Thursday, May 1, 2014

The April of it All

Forgive me followers, for I have sinned.  It has been exactly 13 days since my last blogfession.  But before you chastise me, and before I start saying my hail marys, (or it hail merries?) (Tony Hale?)

Well whatever it is, you must understand that this blog started as a way for me to pass the time while waiting for my Candy Crush lives to replenish during my do nothing day in Denver.  But since coming out to DC, the core hours of my day have been filled with something I haven't seen for many years now.  Something I didn't even believe existed anymore.  I'm talking about work!  I have things to do!  I stay late finishing them!  I look at the clock and say cliche things like, "where did the time go?" as if it went faster for me than for anybody else!  And it makes me happy.  I'm more alert throughout the day.  I feel healthier.  Even my posture is better.  I'm not slouching, watching clips of Jimmy Fallon lip sync battles on youtube.  Actually....that I miss.  My health has gotten better, with my constant running, although my wine intake is at an all time high.  Good for the heart right?  A bottle a day keeps the nightmares away?  Isn't that how it goes?

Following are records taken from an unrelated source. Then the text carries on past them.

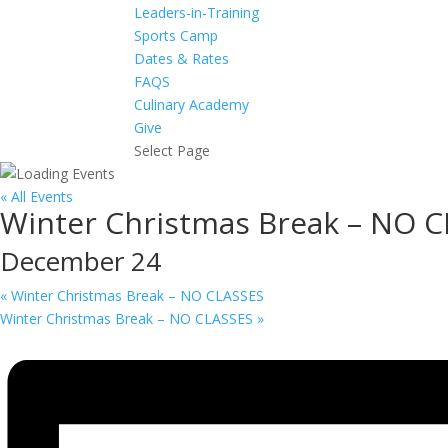
Leaders-in-Training
Sports Camp
Dates & Rates
FAQS
Culinary Academy
Give
Select Page
« All Events
Winter Christmas Break – NO 
December 24
«
Winter Christmas Break – NO CLASSES
Winter Christmas Break – NO CLASSES
»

Anyways, I know why you're here.  You've been salivating at the mouth waiting for it.  You want pictures, not this archaic text nonsense.  So without further ado, (but plenty of future ado after this post, cos who knows when I'll post again), here's my April:

First off, if you haven't figured it out, or just forgot, I'm in DC for 3 months.  Possibly 4.  Here's proof.  The photo you're about to see is not an illusion.  I just take crooked pictures.

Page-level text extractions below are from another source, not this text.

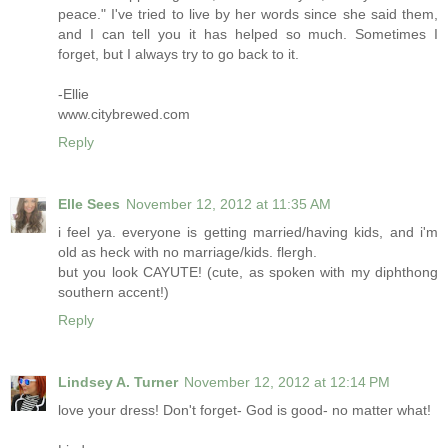
peace." I've tried to live by her words since she said them,
and I can tell you it has helped so much. Sometimes I
forget, but I always try to go back to it.
-Ellie
www.citybrewed.com
Reply
Elle Sees
November 12, 2012 at 11:35 AM
i feel ya. everyone is getting married/having kids, and i'm
old as heck with no marriage/kids. flergh.
but you look CAYUTE! (cute, as spoken with my diphthong
southern accent!)
Reply
Lindsey A. Turner
November 12, 2012 at 12:14 PM
love your dress! Don't forget- God is good- no matter what!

Also, as if the Washington Monument wasn't phallic enough on it's own, I got a shot if after it went through puberty.

Then, on a day where some of you were celebrating marijuana's nonsensical holiday, I celebrated the holy day of Easter, aka Zombie Jesus.

The ritual begins with mixing of the unholy colors

The ritual ends with the praises to god that this is finally over

My contribution.  Satanic Judaism egg and possibly Alien egg.
After Easter was over, and I went back to Denver for a weekend, I did a great many things.  Most important of these things, was running in that 5K that I've been bitching and moaning about for months now.  I will say that I did not perform up to my own expectations for how much I'd run, but I had fun, completed the race, and got more purple powder farther into my ear canal than I can ever hope to recover.

What else?  I went on a little nature hike in Denver recently too.  I guess you might like some pictures of that as well?


Yucca! (I mean Fire!)

Heart! (I mean irate prairie dog wondering how this tree got planted on his house.)
Now, I know that, typical of this blog, you were expecting possibly an over-analyzed complaint of my day.  And believe me when I say I'd like nothing more than to give you that.  I could tell you about this bat shit crazy people I work with up here...the stories I've heard.  I could regale you with tales of my nightly adventures with wine.  I could dissect the very nature of my every movie I've seen on plane rides in the last 4 weeks (and it's a lot!)  But I am not going to do those things.  Is it because I've reached a point in my life where I'm just happy and don't have the anger in me to do it?  Maybe.  But most likely, it's because I lack any kind of focus or attention span due to my daily over indulgence in these little guys:

Whether you're 3 or 33, this is the best shot ever.
 So that's it for now!  Hopefully I can have one boring bad day that will fuel a whole post of the crazies out here.  I have SO much to tell about them all!